- Film Poster
- Directed by: Anthony Nti
- Written by: Anthony Nti Chingiz Karibekov
- Produced by: Anthony Nti Chingiz Karibekov Dimitri Verbeek
- Starring: Goua Grovogui Prince Agortey Matilda Enchil
- Cinematography: Pieter-Jan Claessens
- Edited by: Frederik Vandewalle
- Production companies: Caviar Films RITCS Rondini
- Distributed by: Salaud Morisset
- Release date: October 2019 (Ghent);
- Running time: 20 minutes
- Countries: Belgium Ghana
- Languages: Akan French English

= Da Yie =

2019 short film by Anthony Nti

Da Yie (also known by its English title Good Night) is a 2019 short film directed by Anthony Nti.

In 2020, it won the Clermont-Ferrand International Short Film Festival and was amongst the finalists for the BAFTA Los Angeles Student Film Awards.

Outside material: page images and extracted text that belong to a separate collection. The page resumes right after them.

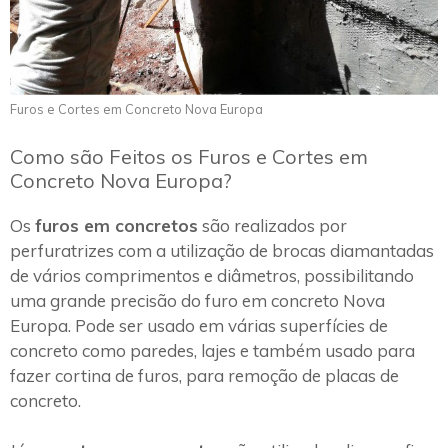
Furos e Cortes em Concreto Nova Europa
Como são Feitos os Furos e Cortes em
Concreto Nova Europa?
Os
furos em concretos
são realizados por
perfuratrizes com a utilização de brocas diamantadas
de vários comprimentos e diâmetros, possibilitando
uma grande precisão do furo em concreto Nova
Europa. Pode ser usado em várias superfícies de
concreto como paredes, lajes e também usado para
fazer cortina de furos, para remoção de placas de
concreto.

Da Yie film was produced by Anthony Nti, Chingiz Karibekov and Dimitri Verbeek, and distributed worldwide by the International Production & Distribution company Salaud Morisset.

== Plot ==

Young Matilda and Prince are taken on a life-changing trip by a stranger. Kids, gangsters and Ghana's vibrant coast as you've never seen them.

== Awards ==
Since its launch, the film has been selected in more than 130 festivals around the world. In February 2021, it made the Live Action Short Film shortlist for the 93rd Academy Awards.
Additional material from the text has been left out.